The Core Principle of PWM
At its heart, PWM is a digital technique used to generate an analog result. It involves varying the duration, or **width**, of a voltage pulse while keeping the pulse's frequency constant. The amount of power delivered is directly proportional to the **Duty Cycle ($D$)**, which is defined as the ratio of the pulse ON time ($T_{ON}$) to the total period ($T_{P}$):
$$D = \frac{T_{ON}}{T_{P}}$$
By changing the duty cycle, the average value of the output voltage is controlled. For instance, a 50% duty cycle results in an average output voltage of $V_{in}/2$. The magic happens because inductors and capacitors in the power converter act as low-pass filters, smoothing this train of pulses into a stable DC or AC waveform.
Common PWM Techniques in Power Electronics
While the core principle remains simple, its application varies widely depending on the type of converter and the desired output waveform quality.
1. Carrier-Based PWM (CB-PWM)
This is the most common technique for voltage-source inverters (VSI). It generates the switching signals by comparing a low-frequency **Modulating Wave** (e.g., a sinusoidal waveform for AC generation) with a high-frequency **Carrier Wave** (typically a triangle or sawtooth wave).
- **Single-Phase:** Simple comparison used for basic DC-AC conversion.
- **Three-Phase (Sinusoidal PWM):** Requires three modulating waves (120 degrees phase shift) to control the three legs of the inverter bridge.
2. Space Vector Modulation (SVM)
Space Vector Modulation is generally considered superior to traditional Sinusoidal PWM for three-phase inverters. Instead of focusing on each phase voltage individually, SVM treats the three-phase voltages as a single rotating **Voltage Space Vector**. It utilizes the eight possible switching states of a three-phase bridge to synthesize the required voltage vector over a sampling period.
"SVM provides a higher DC bus utilization (around 15% more voltage) and generates lower harmonic distortion compared to standard Sinusoidal PWM, making it preferred in high-performance motor drives and grid-tied systems."

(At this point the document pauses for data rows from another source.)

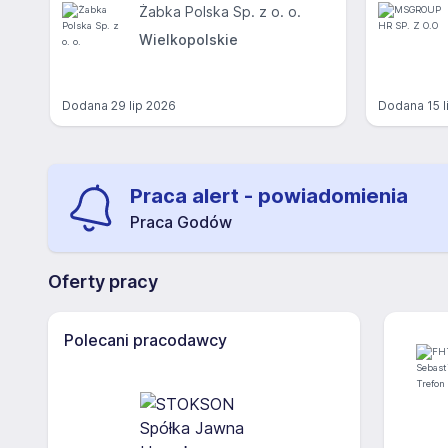
Żabka Polska Sp. z o. o.
Wielkopolskie
Dodana
29 lip 2026
Dodana
15 
Praca alert - powiadomienia
Praca Godów
Oferty pracy
Polecani pracodawcy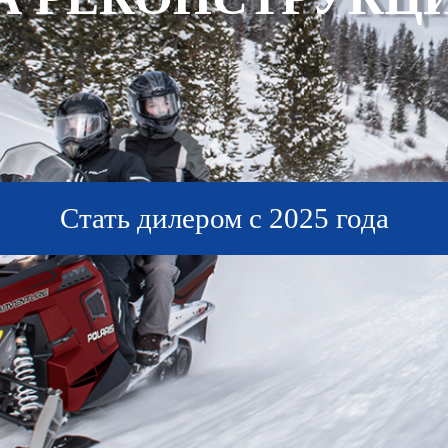
Стать дилером с 2025 года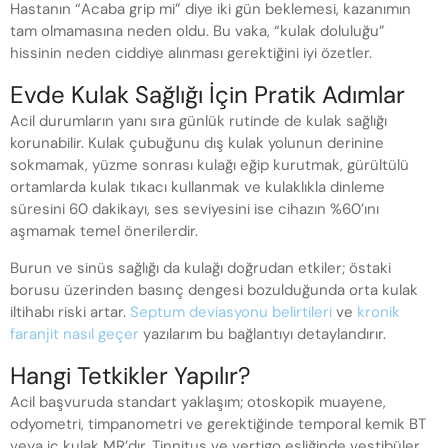
Hastanın “Acaba grip mi” diye iki gün beklemesi, kazanımın
tam olmamasına neden oldu. Bu vaka, “kulak doluluğu”
hissinin neden ciddiye alınması gerektiğini iyi özetler.
Evde Kulak Sağlığı İçin Pratik Adımlar
Acil durumların yanı sıra günlük rutinde de kulak sağlığı
korunabilir. Kulak çubuğunu dış kulak yolunun derinine
sokmamak, yüzme sonrası kulağı eğip kurutmak, gürültülü
ortamlarda kulak tıkacı kullanmak ve kulaklıkla dinleme
süresini 60 dakikayı, ses seviyesini ise cihazın %60’ını
aşmamak temel önerilerdir.
Burun ve sinüs sağlığı da kulağı doğrudan etkiler; östaki
borusu üzerinden basınç dengesi bozulduğunda orta kulak
iltihabı riski artar.
Septum deviasyonu belirtileri
ve
kronik
faranjit nasıl geçer
yazılarım bu bağlantıyı detaylandırır.
Hangi Tetkikler Yapılır?
Acil başvuruda standart yaklaşım; otoskopik muayene,
odyometri, timpanometri ve gerektiğinde temporal kemik BT
veya iç kulak MR’dır. Tinnitus ve vertigo eşliğinde vestibüler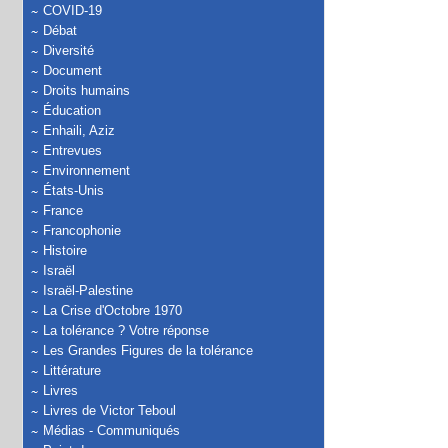
COVID-19
Débat
Diversité
Document
Droits humains
Éducation
Enhaili, Aziz
Entrevues
Environnement
États-Unis
France
Francophonie
Histoire
Israël
Israël-Palestine
La Crise d'Octobre 1970
La tolérance ? Votre réponse
Les Grandes Figures de la tolérance
Littérature
Livres
Livres de Victor Teboul
Médias - Communiqués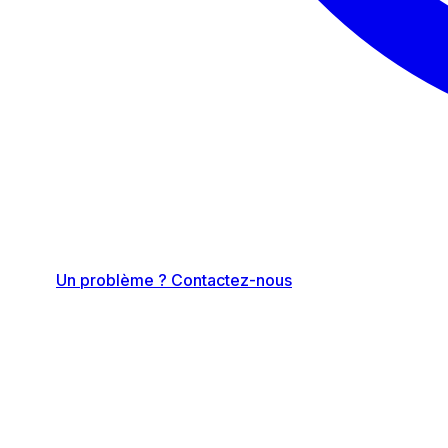
Un problème ? Contactez-nous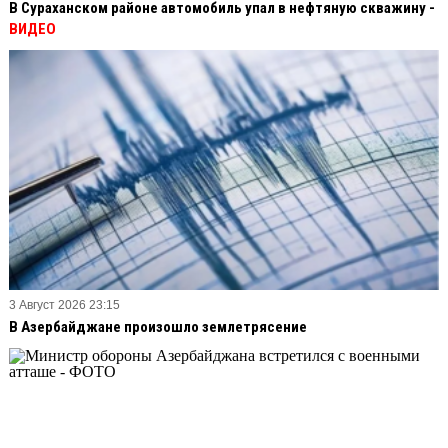
В Сураханском районе автомобиль упал в нефтяную скважину -
ВИДЕО
3 Август 2026 23:15
В Азербайджане произошло землетрясение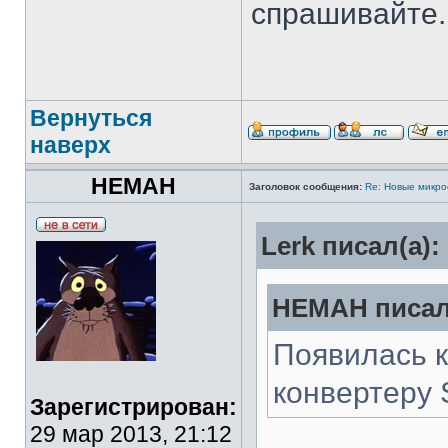
спрашивайте.
Вернуться
наверх
HEMAH
Заголовок сообщения:
Re: Новые микр
Lerk писал(а):
HEMAH писал
Появилась 
конвертеру 
Зарегистрирован:
29 мар 2013, 21:12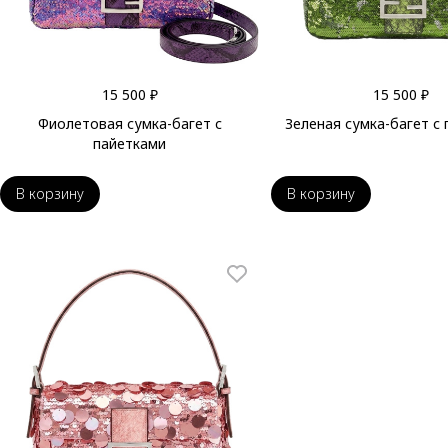
15 500 ₽
15 500 ₽
Фиолетовая сумка-багет с
Зеленая сумка-багет с
пайетками
В корзину
В корзину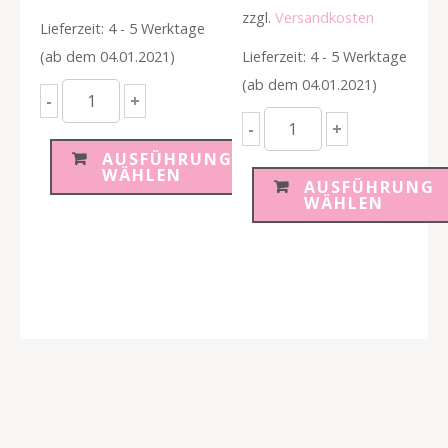
zzgl.
Versandkosten
Lieferzeit: 4 - 5 Werktage
(ab dem 04.01.2021)
Lieferzeit: 4 - 5 Werktage
(ab dem 04.01.2021)
Personalisierbarer
-
+
Eule
Personalisierbarer
-
+
Keksausstecher
Wolke
AUSFÜHRUNG
WÄHLEN
Menge
Keksausstecher
AUSFÜHRUNG
WÄHLEN
Menge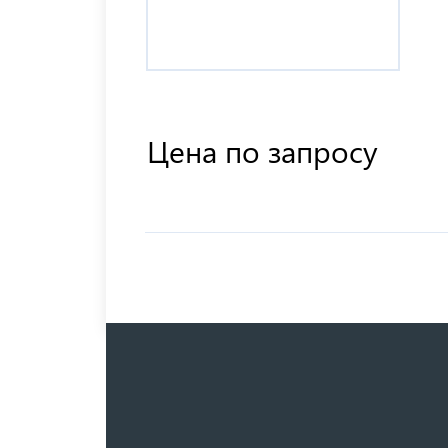
Цена по запросу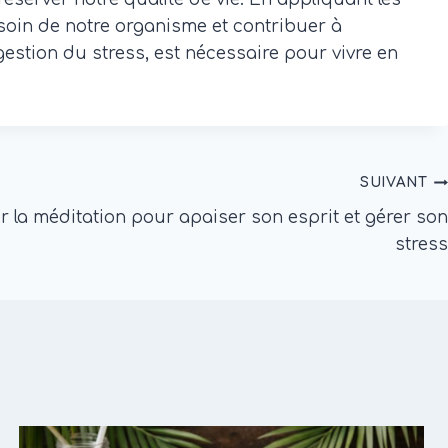
soin de notre organisme et contribuer à
gestion du stress, est nécessaire pour vivre en
SUIVANT
 la méditation pour apaiser son esprit et gérer son
stress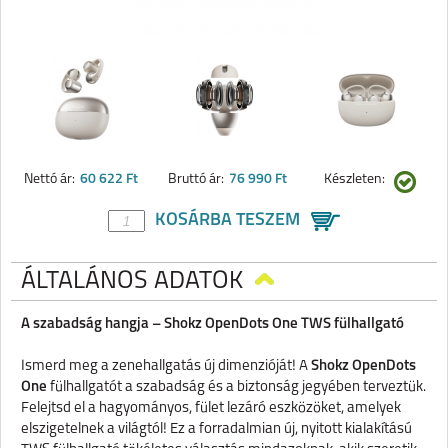
Nettó ár:
60 622 Ft
Bruttó ár:
76 990 Ft
Készleten:
KOSÁRBA TESZEM
ÁLTALÁNOS ADATOK
A szabadság hangja – Shokz OpenDots One TWS fülhallgató
Ismerd meg a zenehallgatás új dimenzióját! A
Shokz OpenDots
One
fülhallgatót a szabadság és a biztonság jegyében terveztük.
Felejtsd el a hagyományos, fület lezáró eszközöket, amelyek
elszigetelnek a világtól! Ez a forradalmian új, nyitott kialakítású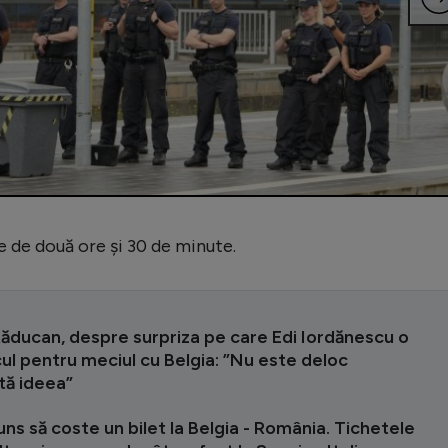
ie de două ore și 30 de minute.
Răducan, despre surpriza pe care Edi Iordănescu o
lcul pentru meciul cu Belgia: ”Nu este deloc
tă ideea”
uns să coste un bilet la Belgia - România. Tichetele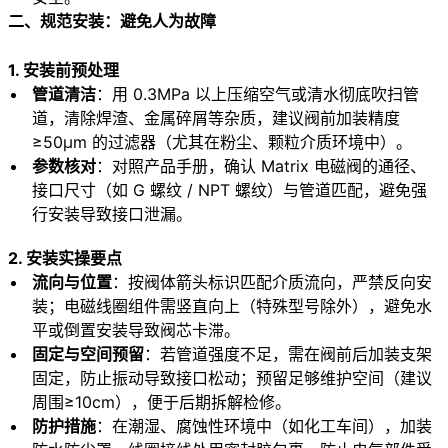
二、规范安装：避免人为故障
1. 安装前预处理
管道清洁
：用 0.3MPa 以上压缩空气或清水彻底吹扫管
道，清除焊渣、金属碎屑等杂质，建议阀前加装精度
≥50μm 的过滤器（尤其在粉尘、颗粒介质环境中）。
参数核对
：对照产品手册，确认 Matrix 电磁阀的通径、
接口尺寸（如 G 螺纹 / NPT 螺纹）与管道匹配，避免强
行安装导致接口泄漏。
2. 安装实操要点
流向与位置
：按阀体箭头标识匹配介质流向，严禁反向安
装；电磁线圈组件需竖直向上（特殊型号除外），避免水
平或倒置安装导致阀芯卡滞。
固定与空间预留
：若管道强度不足，需在阀前后加装支架
固定，防止振动导致接口松动；预留足够维护空间（建议
周围≥10cm），便于后期拆解检修。
防护措施
：在潮湿、腐蚀性环境中（如化工车间），加装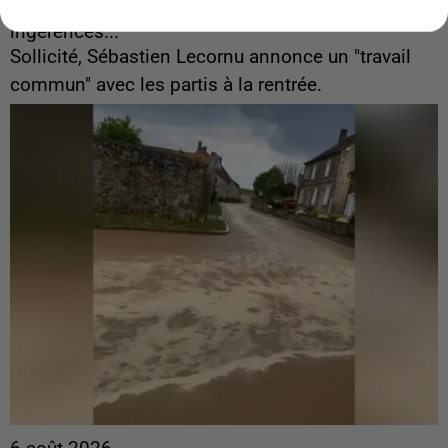
Gabriel Attal et Raphaël Glucksmann visés par des
ingérences...
Sollicité, Sébastien Lecornu annonce un "travail
commun" avec les partis à la rentrée.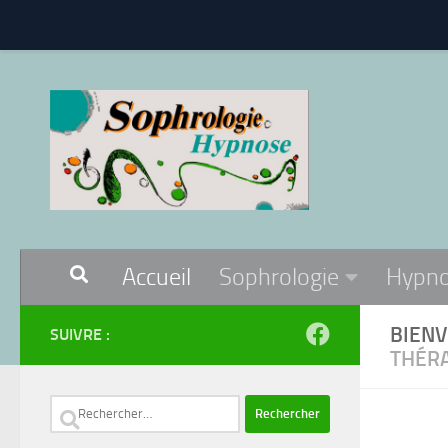
Skip to content
Accueil
Sophrologie
Hypn
BIENV
SUIVRE :
THÉRA
Rechercher :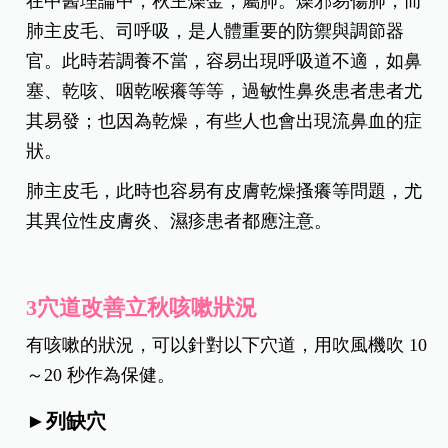
在中醫理論中，秋主燥金，屬肺。燥邪易傷肺，而
肺主皮毛、司呼吸，是人體重要的防禦與調節器
官。此時若調養不當，容易出現呼吸道不適，如鼻
塞、乾咳、咽乾喉癢等等，過敏性鼻炎患者患者尤
其易發；也因為乾燥，有些人也會出現流鼻血的症
狀。
肺主皮毛，此時也容易有皮膚乾燥搔癢等問題，尤
其異位性皮膚炎、濕疹患者都應注意。
3穴道改善立秋咳嗽狀況
有咳嗽的狀況，可以針對以下穴道，用吹風機吹 10
～20 秒作為保健。
►列缺穴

PWM in Bidirectional Converters
For the **Bidirectional DC-DC Converter** discussed in the previous post, PWM controls the magnitude of the power flow. In a Dual Active Bridge (DAB) converter, a variation called **Phase-Shift PWM** is used. Here, the duty cycle is typically fixed at 50% to maximize voltage utilization, and the power flow direction and magnitude are instead controlled by the **phase shift** between the square wave voltages applied to the two sides of the high-frequency transformer. This technique is key to achieving the soft-switching (ZVS) necessary for high efficiency.